François a également évoqué le rôle des Nations Unies dans cette situation très tendue et délicate: “Après la Seconde Guerre mondiale, il y avait beaucoup d’espoir dans les Nations Unies. Je ne veux pas offenser, je sais qu’il y a de très bonnes personnes qui travaillent à l’ONU, mais à ce stade, ils n’ont pas le pouvoir de s’imposer. Oui pour aider à éviter les guerres et je pense à Chypre, où il y a des troupes argentines. Mais ils ne peuvent pas arrêter une guerre, résoudre une situation de conflit comme celle que nous vivons aujourd’hui en Europe, ou comme celles qui ont été vécues dans d’autres parties du monde”. “L’ONU n’a aucun pouvoir là-dessus. Aucune offense”, étaient ses mots. Dans l’interview, le pape nous exhorte également à repenser le concept de guerre juste à la lumière des risques nucléaires.

“Laissez-le le dire là-haut.” Ainsi le pape a-t-il répondu à la dernière question de l’interview accordée à l’agence argentine Telam : “Aurons-nous encore un peu le pape François?”.
“Bergoglio n’aurait jamais imaginé se retrouver ici.

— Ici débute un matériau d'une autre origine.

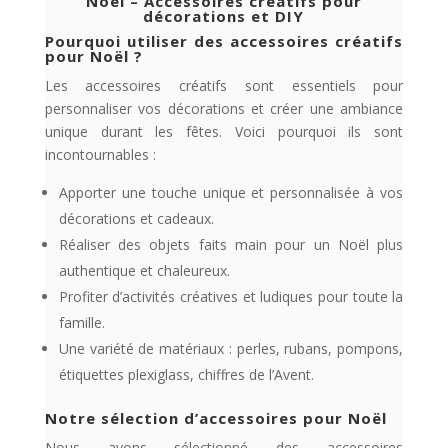
Noël – Accessoires créatifs pour
décorations et DIY
Pourquoi utiliser des accessoires créatifs
pour Noël ?
Les accessoires créatifs sont essentiels pour
personnaliser vos décorations et créer une ambiance
unique durant les fêtes. Voici pourquoi ils sont
incontournables :
Apporter une touche unique et personnalisée à vos
décorations et cadeaux.
Réaliser des objets faits main pour un Noël plus
authentique et chaleureux.
Profiter d’activités créatives et ludiques pour toute la
famille.
Une variété de matériaux : perles, rubans, pompons,
étiquettes plexiglass, chiffres de l’Avent.
Notre sélection d’accessoires pour Noël
Nous avons sélectionné des accessoires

Jamais”, révèle François à propos de son élection comme pape : « Je suis arrivé au Vatican avec une mallette, avec les vêtements que je portais et un peu plus. De plus, j’ai laissé les sermons préparés pour le dimanche des Rameaux à Buenos Aires. J’ai pensé : aucun pape ne commence son ministère le dimanche des Rameaux, donc je rentrerai chez moi samedi. En d’autres termes, je n’aurais jamais imaginé que je serais ici. Et quand je vois le Bergoglio à partir de là et toute son histoire, les photographies parlent d’elles-mêmes. C’est l’histoire d’une vie qui s’est poursuivie avec de nombreux dons de Dieu, de nombreuses lacunes de ma part, de nombreuses positions pas si universelles. Dans la vie on apprend à être universel, à être charitable, à être moins méchant. Je crois que tout le monde est bon. Autrement dit, je vois un homme qui a marché, qui a pris une route, avec des hauts et des bas, et beaucoup d’amis l’ont aidé à continuer à marcher. Je n’ai jamais marché seul de ma vie. Il y a toujours eu des hommes et des femmes, à commencer par mes parents, mes frères – dont un (sœur, ndlr) est toujours en vie – qui m’accompagnaient. Je ne peux pas m’imaginer comme une personne seule, parce que je ne le suis pas. Une personne qui a traversé sa vie, qui a étudié, qui a travaillé, qui est devenue prêtre, qui a fait ce qu’elle a pu. Je ne vois pas d’autre moyen”.

Avez-vous l’impression d’avoir beaucoup changé depuis que vous êtes devenu pape? “Certaines personnes me disent que les choses qui germaient dans ma personnalité sont remontées à la surface”, la réponse : “Que je suis devenu plus miséricordieux. Dans ma vie, j’ai eu des périodes rigides, au cours desquelles j’ai trop exigé. Puis j’ai compris qu’on ne peut pas suivre ce chemin, qu’il faut savoir conduire. C’est la paternité que Dieu a.Il y a une très belle chanson napolitaine qui décrit ce qu’est un père napolitain. Il dit: “Le père sait ce qui t’arrive, mais il fait semblant de ne pas savoir ». Ce savoir attendre les autres appartient à un père. Il sait ce qui vous arrive, mais il fait en sorte de vous laisser partir seul, il vous attend comme si de rien n’était. Aujourd’hui, je critiquerais un peu ce Bergoglio qui, à certaines étapes, pas toujours, comme évêque était un peu plus bienveillant. Mais au stade jésuite, il était très sévère. Et la vie est très belle avec le style de Dieu, savoir toujours attendre. Savoir, mais faire semblant de ne pas savoir et laisser mûrir. C’est une des plus belles sagesses que la vie nous donne”.